On April 11, 2013, Paul SzoldraVivian Giang and Aimee Groth write in Business Insider:

Facebook founder and CEO Mark Zuckerberg jumped into the center of the immigration debate Thursday with the launch of a new lobbying group aimed at fixing the country’s “strange immigration policy.”

“We have a strange immigration policy for a nation of immigrants,” Zuckerberg wrote in a Washington Post op-ed announcing his new group, FWD.us. “And it’s a policy unfit for today’s world.”

FWD.us has offices in Silicon Valley and Washington, D.C., and is lead by entrepreneurial and technology stars, along with political operatives from both left and right. More than 30 high-profile names in Silicon Valley are backing the initiative, including LinkedIn co-founder Reid Hoffman, Marissa Mayer of Yahoo!, and Eric Schmidt of Google.

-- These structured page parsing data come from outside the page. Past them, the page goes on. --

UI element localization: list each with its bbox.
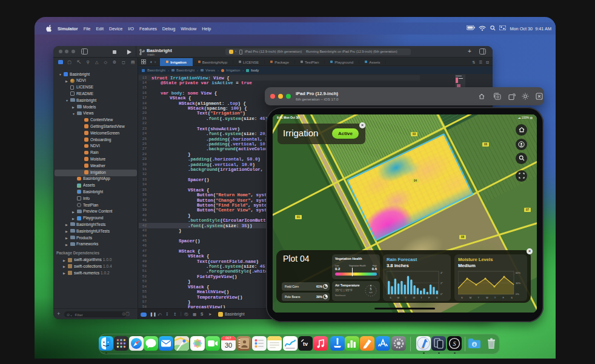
svg-text:tv: tv — [303, 341, 308, 347]
svg-text:W: W — [413, 296, 415, 299]
svg-text:T: T — [405, 296, 407, 299]
svg-text:S: S — [436, 296, 438, 299]
svg-text:0″: 0″ — [440, 293, 443, 296]
svg-text:30%: 30% — [516, 282, 520, 285]
svg-text:S: S — [453, 340, 456, 347]
svg-text:0%: 0% — [516, 293, 519, 296]
svg-text:F: F — [428, 296, 430, 299]
svg-text:4″: 4″ — [440, 271, 443, 274]
svg-text:OCT: OCT — [225, 337, 231, 340]
svg-text:T: T — [494, 296, 496, 299]
svg-text:S: S — [511, 296, 513, 299]
svg-text:5: 5 — [370, 287, 372, 291]
svg-text:T: T — [477, 296, 479, 299]
svg-text:T: T — [420, 296, 422, 299]
svg-text:2″: 2″ — [440, 282, 443, 285]
svg-text:60%: 60% — [516, 271, 520, 274]
svg-text:mph: mph — [369, 291, 373, 294]
svg-text:S: S — [461, 296, 463, 299]
svg-text:M: M — [397, 296, 399, 299]
svg-text:30: 30 — [225, 342, 232, 349]
svg-text:F: F — [503, 296, 505, 299]
svg-text:M: M — [470, 296, 471, 299]
svg-text:W: W — [486, 296, 488, 299]
svg-text:S: S — [390, 296, 391, 299]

The group will call on lawmakers to adopt a new approach to the immigration issue for the “knowledge economy,” asking them to offer talented immigrants a path to citizenship, specifically by streamlining the H-1B visa process. Zuckerberg also calls for a greater focus in science, technology, engineering, and math — an area in which the U.S. has fallen further behind.

This is a problem of a lack of high-tech education opportunities in the United States or an affordable opportunity to master high-tech engineering, scientific and other disciplines necessary to technological innovation and invention––the driving force of societal development.

America should be focused on providing such opportunities to Americans, not foreigners. If America is to create leading-edge leadership in the exponential shift in the technologies of production, then it will need to bolster the level of quality education and affordable opportunity for Americans to be educated in high-tech fields.

As technological progress continues at a rapid pace, the requirement will be for our nation to produce team of people and machines to create the technologies of the future. This will require high levels of education and a significant, but relatively small, educated workforce.

In the final analysis, education is not the solution, though it is critical for our future societal development. But except for a relative few, the majority of the population, no matter how well educated, will not be able to find a job that pays sufficient wages or salaries to support a family or to prevent a lifestyle which is gradually being crippled by near poverty or poverty earnings.

While America needs and will continue to need educated and skilled workers who can make and fix software and machines, still private sector job creation in numbers that match the pool of people willing and able to work will continue to be eroded by physical productive capital’s ever increasing role. As for jobs, they will be limited to the highly-skilled and technical variety, which is far too limited to solve the reality that by the year 2020, more than 50 percent of the jobs available will be minimum wage jobs!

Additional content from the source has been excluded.